The Social Observatory for Disinformation and Social Media Analysis (SOMA) will be participating in the “Disinformation in Cyberspace: Media literacy meets Artificial Intelligence” conference, on November 15th, 2019, during the 3rd Media Literacy Week , which is being organized by the Media Literacy Institute (MLI) and Journalists About Journalism, at the Institute of International Relations in Athens.

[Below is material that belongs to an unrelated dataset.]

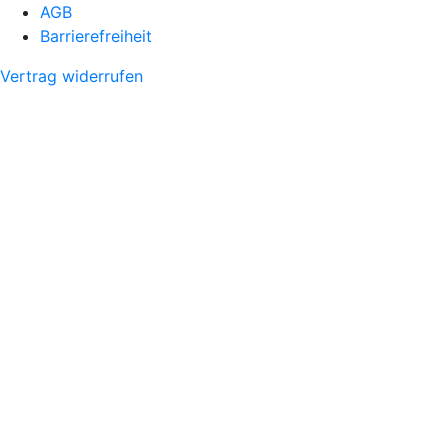
AGB
Barrierefreiheit
Vertrag widerrufen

In more detail, the Media Literacy Institute and Journalists About Journalism are organizing for the third consecutive year the Greek Week for Media Education, from November 9th to 15th, 2019, culminating in the international conference “Online Disinformation: Media education meets Artificial Intelligence”. Following the pattern of the corresponding UNESCO events, the Media Literacy Week aims to familiarize citizens with the verification of both online & offline content they seek, read, reproduce or create themselves, as well as with information shared to the internet to the media and to social networks. Within this framework, Nikos Sarris, Head of the Innovation Lab of Athens Technology Center (ATC) , and Coordinator of the SOMA project, will introduce the Observatory, its effective strategies on tackling disinformation and the tools exploited by its members to carry out their investigations, in the session ‘Journalism and Disinformation in the AI era: The value of AI disinformation & counter-disinformation tools and the need for journalistic competence in their use’”.
About SOMA
The Social Observatory for Disinformation and Social Media Analysis (SOMA) is a European project launched in November 2018 under H2020, to provide support to a European community that will jointly fight disinformation. Its aim is to support experts in their work against disinformation providing them useful infrastructure and connections to a wide community to collaborate with. The members of the Observatory have the chance to exploit existing verification platforms along with new tools, algorithms and processes that will be gradually integrated and launched during the project’s duration. To initiate the operation of the observatory SOMA is making available a platform for collaborative verification, where all experts will be able to work together for carrying out investigations against disinformation.
This effort is coordinated by Athens Technology Center (ATC), a tech expert on fighting disinformation by actively developing content verification tools, thanks to research financed by the European Commission and funding from Google’s Digital News initiative. At the same time, Pagella Politica (Italy), LUISS Data Lab (Italy), T6Ecosystems (Italy) and Aarhus University (Denmark) lead this effort on establishing a network to jointly counter disinformation.
SOMA has also launched two national centres of excellence: Aletheia, hosted by the Luiss Data Lab in Italy, and Remid, based at the Aarhus University in Denmark. The aim is to foster the research on the topic also at national level, including researchers and experts working on vertical topics such as health and climate. Moreover, SOMA is defining a comprehensive framework to map the impacts of disinformation on our societies which is planned to be published in February 2020.